Initial Kinetic Energy of rolling disc changes into potential energy after reaching highest point X
 Initial Rotational kinetic energy + Linear Kinetic energy = Final Potential Energy
\[\dfrac{1}{2}I{{\omega }^{2}}+\dfrac{1}{2}m{{v}^{2}}=mgH\]
Put the value of \[\omega \] from equation 1, we get
\[\Rightarrow I{{(\dfrac{v}{R})}^{2}}+m{{v}^{2}}=2mgH\]
The moment of inertia of the disc is represented by\[I=\dfrac{m{{R}^{2}}}{2}\].

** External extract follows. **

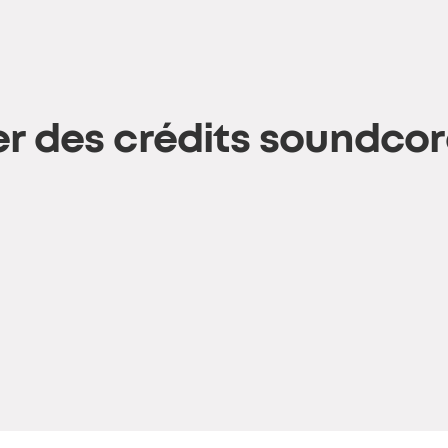
r des crédits soundcor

Put the value in above equation, we get
\[\Rightarrow \dfrac{m{{R}^{2}}}{2}\times \dfrac{{{v}^{2}}}{{{R}^{2}}}+m{{v}^{2}}=2mgH\]
On Simplifying, we get
\[\Rightarrow \]\[\dfrac{3{{v}^{2}}}{2}=2gH\]
\[\therefore H=\dfrac{3{{v}^{2}}}{4g}\]
Put the value of velocity from the given question.
\[\therefore H=\dfrac{3\times 4}{4\times 9.8}\]
\[\therefore H=\dfrac{3}{9.8}m\]
We have to calculate the inclined distance CX.
In triangle CDX,
\[\Rightarrow \]\[Sin{{30}^{0}}=\dfrac{H}{CX}\]
\[\Rightarrow \]\[CX=\dfrac{H}{Sin{{30}^{0}}}\]
\[\Rightarrow CX=\dfrac{3\times 2}{9.8}=\dfrac{6}{9.8}\]
\[\therefore CX=0.612m\]
So solid disks roll upto distance of 0.612m on an inclined plane.

Note:
Purely rotational motion or rolling without slipping occurs if every particle in the body moves in a circle about a single line or along the center of mass. This line is called the axis of rotation. For pure rolling motion linear velocity is equal to angular velocity. During pure rolling work done due fractional forces is always zero.